Every case is different. But it is probably fair to assume that teens lack the ballast of experience to ride out rough patches, which may include broken relationships, family tensions, and low self-esteem brought on by—among other things—the sometimes corrosive comparisons of self with others encouraged by social media.

It also seems as if there has been a sea change in the amount of mental health talk that is now part of the lives of younger Americans still in the pursuit of an education. For most Americans, the use of  institutional mental health services has come out from under a cloud of secrecy that was common in mid-twentieth century America. Over the last two decades counseling services have proliferated in schools and universities. And there can be no doubt they are helpful.  But with increased emphasis on coping with stress, there is also more discussion of anxiety and clinical depression. First year students in college are now asked to be aware of these issues in the midst of a whirlwind “Welcome Week.” And staff are asked to be more proactive if a student speaks about stress or anxiety. Meanwhile, our media culture is more bold in dwelling on depression episodes, abetted by direct-to-consumer ads for psychoactive drugs that go not just to patients, but sometimes to their friends. Consider as well that just a few years ago no mainstream provider of television content would have touched a series like 13 Reasons Why (2017), Netflix’s fictional account a of a teen’s descent into suicide. The effect is a culture that has normalized teen angst into something more ubiquitous.

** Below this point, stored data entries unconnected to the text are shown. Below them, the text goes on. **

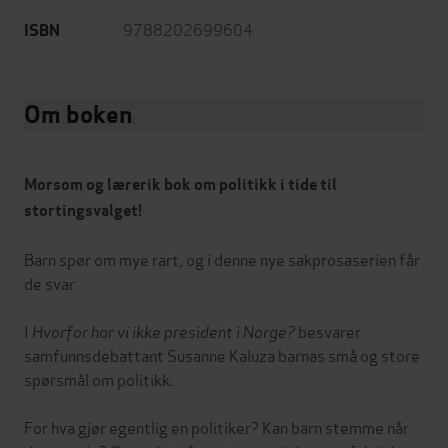
9788202699604
ISBN
Om boken
Morsom og lærerik bok om politikk i tide til
stortingsvalget!
Barn spør om mye rart, og i denne nye sakprosaserien får
de svar.
I
Hvorfor har vi ikke president i Norge?
besvarer
samfunnsdebattant Susanne Kaluza barnas små og store
spørsmål om politikk.
For hva gjør egentlig en politiker? Kan barn stemme når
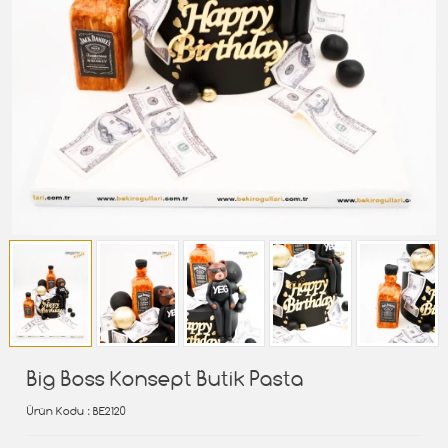
Big Boss Konsept Butik Pasta
Ürün Kodu
: BE2120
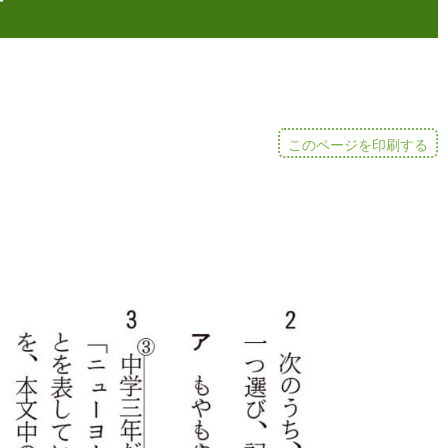
このページを印刷する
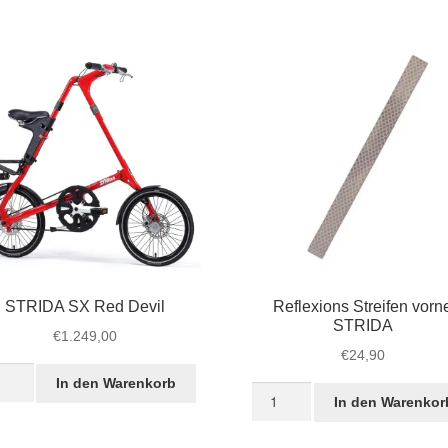
STRIDA SX Red Devil
Reflexions Streifen vorn
STRIDA
€
1.249,00
€
24,90
IDA
In den Warenkorb
Reflexions
In den Warenkor
Streifen
vorne
l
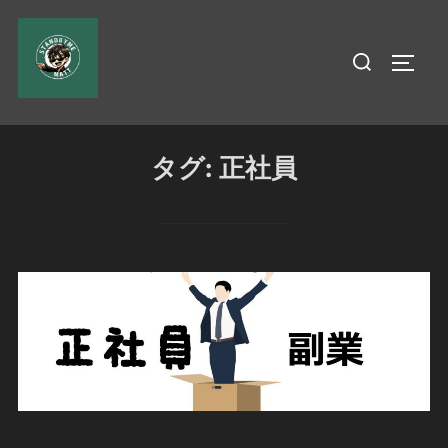
コ
ン
検
サイド
テ
索
ン
対
ツ
象:
へ
タグ:
正社員
ス
キ
ッ
プ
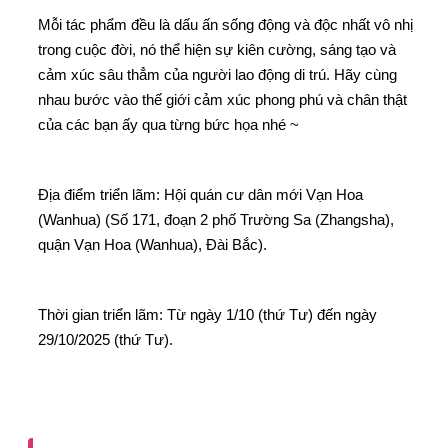
Mỗi tác phẩm đều là dấu ấn sống động và độc nhất vô nhị
trong cuộc đời, nó thể hiện sự kiên cường, sáng tạo và
cảm xúc sâu thẳm của người lao động di trú. Hãy cùng
nhau bước vào thế giới cảm xúc phong phú và chân thật
của các bạn ấy qua từng bức họa nhé ~
Địa điểm triển lãm: Hội quán cư dân mới Vạn Hoa
(Wanhua) (Số 171, đoạn 2 phố Trường Sa (Zhangsha),
quận Vạn Hoa (Wanhua), Đài Bắc).
Thời gian triển lãm: Từ ngày 1/10 (thứ Tư) đến ngày
29/10/2025 (thứ Tư).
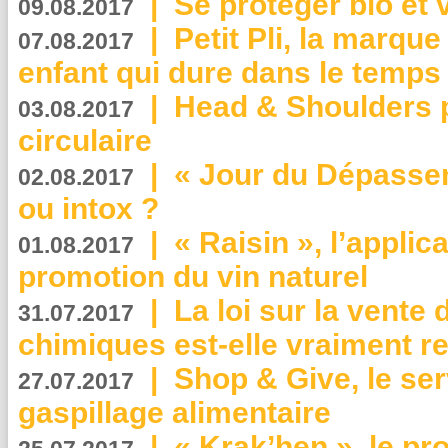
|
Se protéger bio et 
09.08.2017
|
Petit Pli, la marqu
07.08.2017
enfant qui dure dans le temps 
|
Head & Shoulders
03.08.2017
circulaire
|
« Jour du Dépassem
02.08.2017
ou intox ?
|
« Raisin », l’applica
01.08.2017
promotion du vin naturel
|
La loi sur la vente
31.07.2017
chimiques est-elle vraiment r
|
Shop & Give, le serv
27.07.2017
gaspillage alimentaire
|
« Krak’hen », le pr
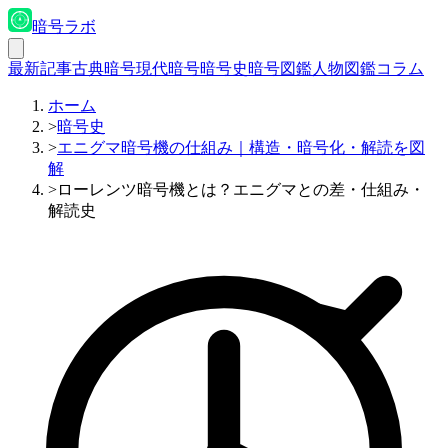
暗号ラボ
最新記事
古典暗号
現代暗号
暗号史
暗号図鑑
人物図鑑
コラム
ホーム
>
暗号史
>
エニグマ暗号機の仕組み｜構造・暗号化・解読を図
解
>
ローレンツ暗号機とは？エニグマとの差・仕組み・
解読史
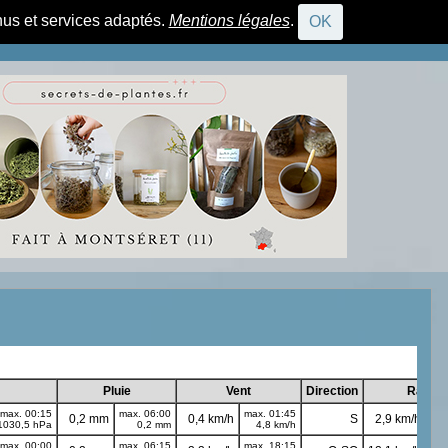
nus et services adaptés.
Mentions légales
.
OK
CONNEXION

It also seems evident that students living on a campus are rarely ‘on their own’ and out of contact in the ways their parents once were. For some, frequent text or phone contact with home keeps family problems in play at a time when, for prior generations, being away at school offered a kind of refuge.

Add in some linguistic determinism, and you have a perfect storm. It’s an old truism in linguistic and rhetorical theory that we see what we can name. This idea means that the name comes prior to perception. Building on this view, the monsoon described here may be abetted by the widespread use of a lexicon of depression terms. With its emergence out from under its former stigma, perhaps we have inadvertently over-represented its existence.* This kind of ‘clinicalization’ of our mental lives has now gone on for years, with frequent talk about others in terms of what were once understood as formal diagnostic categories.  We now talk casually about someone’s “anxiety,” “attention deficits” or “paranoia,” mixing subjective judgments with classification categories found in the bible of mental illness diagnoses, the DSM.

Merging of these labels into our everyday rhetoric has done its part to put what were once considered passing states of mind front and center.  Sometimes that can be good. But it also follows that such language gets formalized through diagnosis and treatment. Once a person self-identifies as a “victim” of a labeled condition, that awareness can lay the groundwork for recovery, or become a self-protective justification that delays it.

______________________

*I take a less extreme view than psychiatrist Thomas Szasz, who has written extensively about what he sees as the “Myth of Mental Illness.” (Harper Perennial, 2010). But I give Szasz credit for understanding the power of clinical labels to shape expectations.